Bananas and Banadine (Bannadine): The Myth of Psychedelic Bananas

Agaric
"Banadine" or "Bannadine" is a supposed psychoactive substance that can be extracted from regular banana peels. It was first popularized in the 1970 book "The Anarchist Cookbook" by William Powell and has since become something of an embarrassment in the online community. The most popular "extraction" process was a 1993 that can still be found online today by people who are seeking ways to achieve a high through legal means. I will proceed to debunk this fraudulent and frankly ill-disposed article step by step so that curious people who are impressionable don't waste their time, money, and health on this ridiculous process.

Step 1-Go to the Grocery Store and buy 10 pounds of bananas. (You used to need 200 pounds, but the potency has gone up 20x in the last 30 years).

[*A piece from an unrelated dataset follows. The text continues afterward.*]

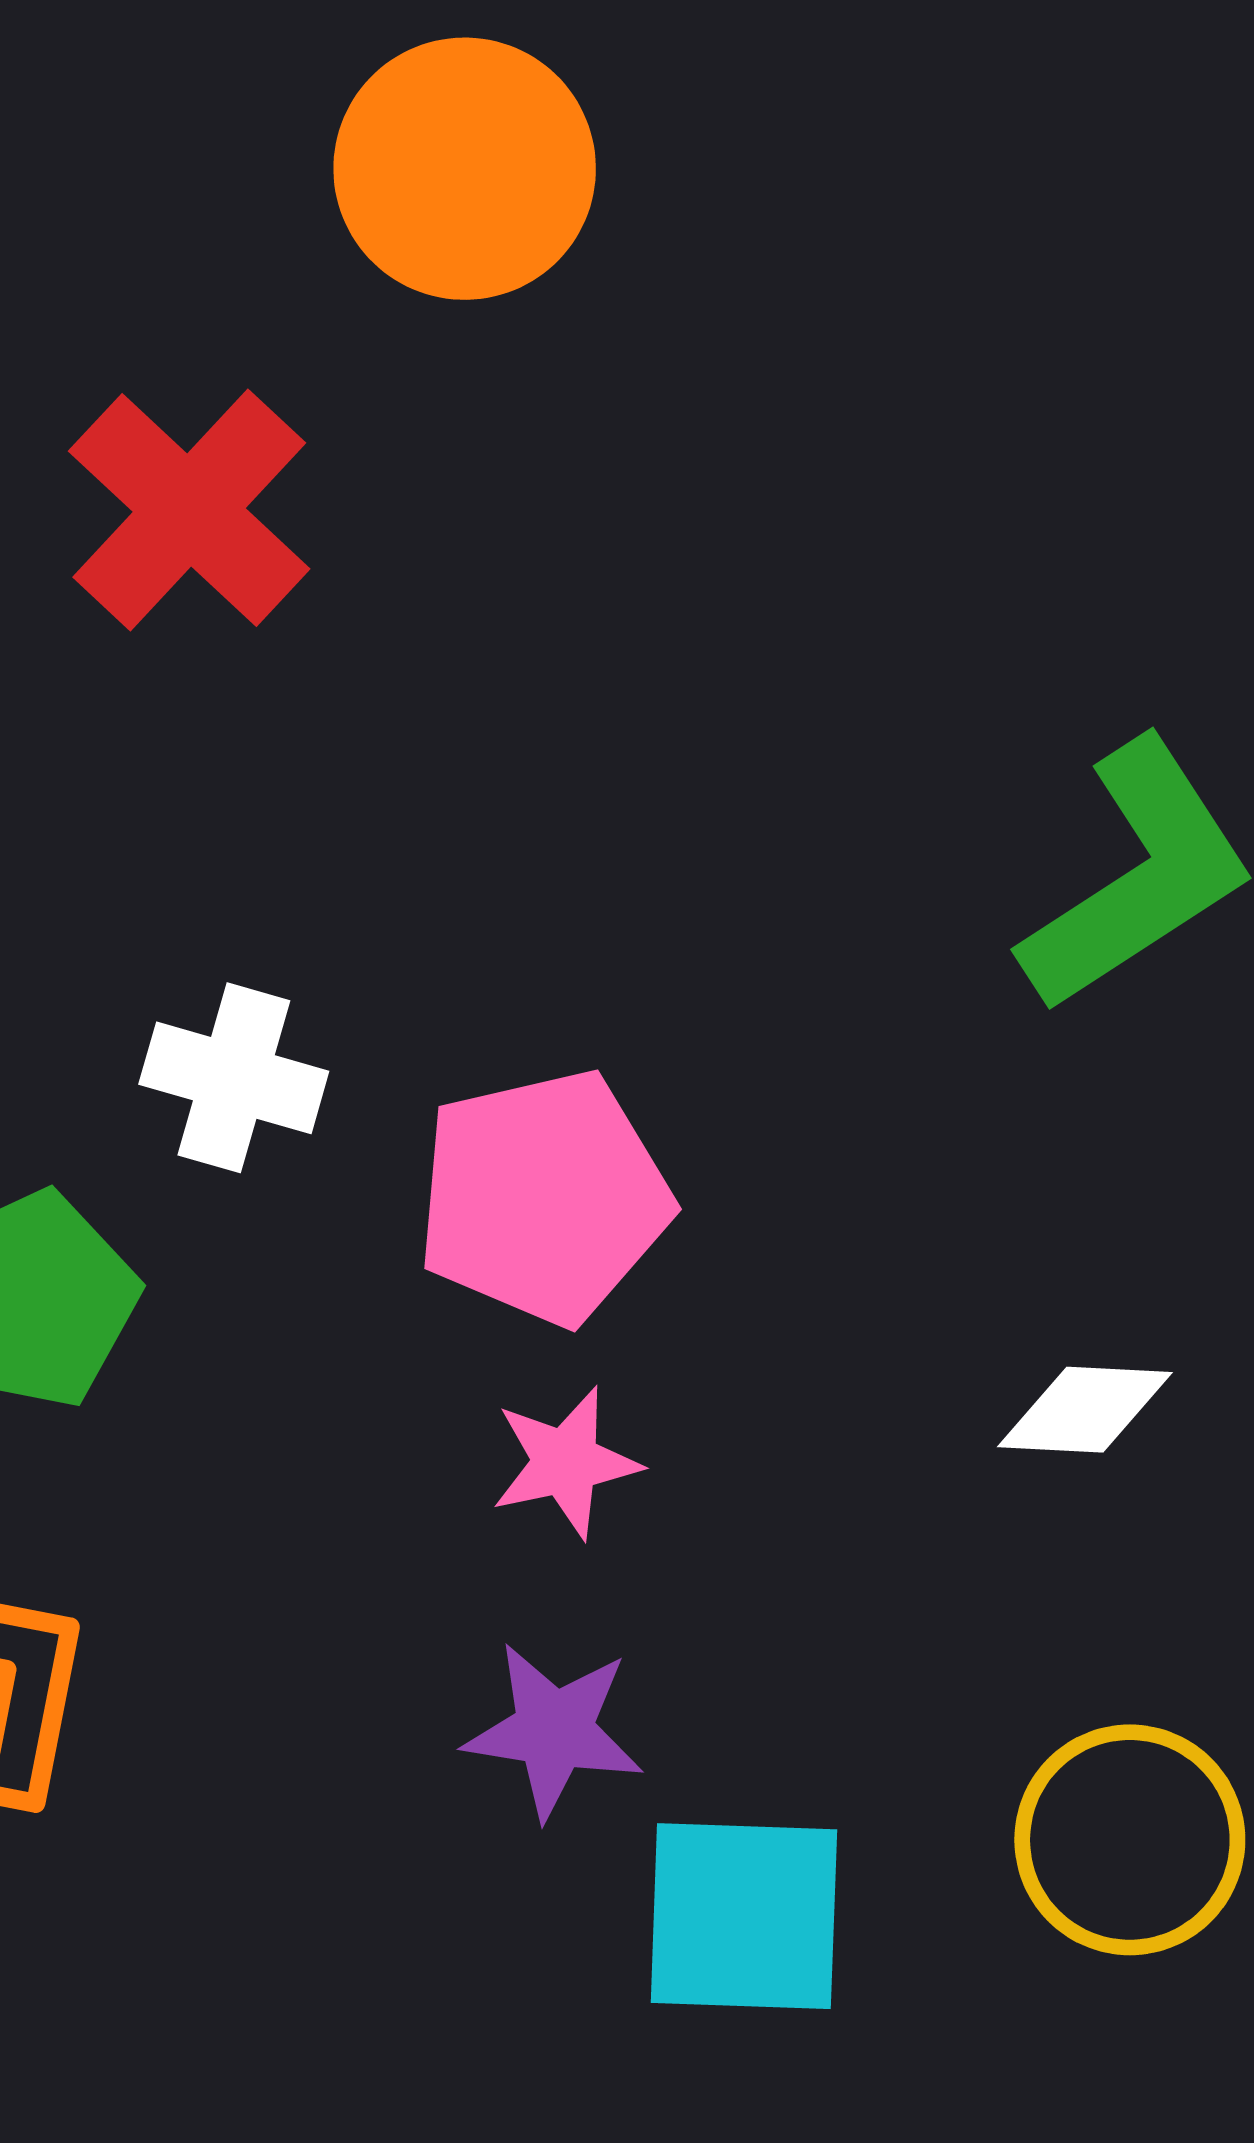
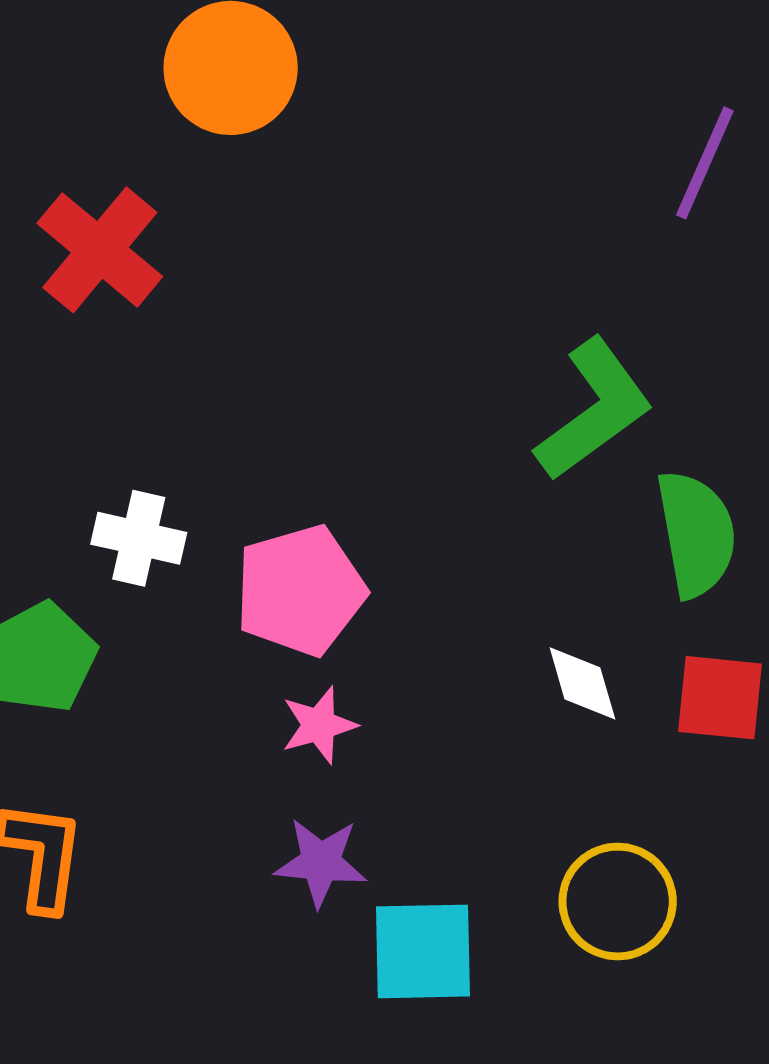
white diamond: (1085, 1410) -> (582, 683), turned 74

First of all, bananas can be expensive. And ten pounds of bananas is equal to several bunches of medium-sized fruit. I highly doubt that anyone (even the craziest 1960s hippie) would drop several hundred dollars to extract banadine (bannadine) from bananas when LSD and marijuana was readily available for lower prices. And those psychoactive substances actually work. Furthermore, the likelihood of bananas becoming more "potent" is ridiculous. It is true that certain characteristics of fruit can be altered through special growing techniques over time. However, the odds that a trace compound in the peels would have increased its presence by 20 times are hardly feasible. Either the banana would need to reach gargantuan size or banana growers would have needed to culture banana trees based on that particular trait (that doesn't exist to begin with).

Step 2-Remove the skins from the fruit. Save the fruit for later-if you mix it with orange juice and drink it while you're smoking, it'll make you trip real hard.

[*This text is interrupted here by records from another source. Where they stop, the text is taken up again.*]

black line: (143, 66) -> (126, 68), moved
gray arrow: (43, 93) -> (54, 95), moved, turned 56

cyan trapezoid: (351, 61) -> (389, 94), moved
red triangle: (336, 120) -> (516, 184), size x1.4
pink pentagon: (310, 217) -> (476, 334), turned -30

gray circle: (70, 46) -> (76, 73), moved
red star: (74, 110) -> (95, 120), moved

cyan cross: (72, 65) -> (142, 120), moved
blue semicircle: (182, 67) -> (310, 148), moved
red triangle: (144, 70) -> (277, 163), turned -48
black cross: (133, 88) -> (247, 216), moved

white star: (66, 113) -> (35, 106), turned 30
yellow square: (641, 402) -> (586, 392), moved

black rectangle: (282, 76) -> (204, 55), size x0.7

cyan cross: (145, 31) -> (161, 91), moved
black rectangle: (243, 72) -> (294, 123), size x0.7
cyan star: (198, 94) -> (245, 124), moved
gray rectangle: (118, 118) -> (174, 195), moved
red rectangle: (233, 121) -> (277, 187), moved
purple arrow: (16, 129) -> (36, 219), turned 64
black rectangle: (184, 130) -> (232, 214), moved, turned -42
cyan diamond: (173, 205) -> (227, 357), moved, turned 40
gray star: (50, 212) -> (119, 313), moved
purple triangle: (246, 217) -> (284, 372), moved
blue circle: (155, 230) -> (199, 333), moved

To start, in order to mix 10 pounds worth of banana fruit with orange juice, you'd need a hell of a lot of orange juice and a lot of time. Furthermore, there is no evidence to suggest that any psychoactive substance is synergized by orange juice or bananas. The breakdown of dextromethorphan can be inhibited by grapefruit juice, but this is the only documented case of citrus acting as a synergist of psychoactives. In any case, since banadine (bannadine) does not exist, sawdust would have just as good of a chance at boosting its effects as orange juice and bananas.

Step 3-Dry the skins in the microwave. This won't affect the potency, as bannadine is not microwave soluble.

If banadine (bannadine) was to truly be a psychedelic drug as this fellow claims, then heat would be potentially damaging to the compound. Psychedelics like LSD and LSA can be broken down due to exposure to excessive heat or light. Even if banadine (bannadine) was real, then the fact that it is non-microwave soluble is moot as well. Drugs are not microwave soluble. In fact, nothing is. Things can be heated or denatured by microwaves, but solubility refers to the ability of a substance to bind to molecules in a solution. Microwaves are waves of electromagnetic energy, not mixtures or solutions.

Step 7-Banadine is normally only active when smoked; that's why eating bananas won't do anything. However, that mush left over from step 5 is actually pretty tasty, and that's how I've discovered that bannadine is orally active if potentiated by dried peanut skins!!!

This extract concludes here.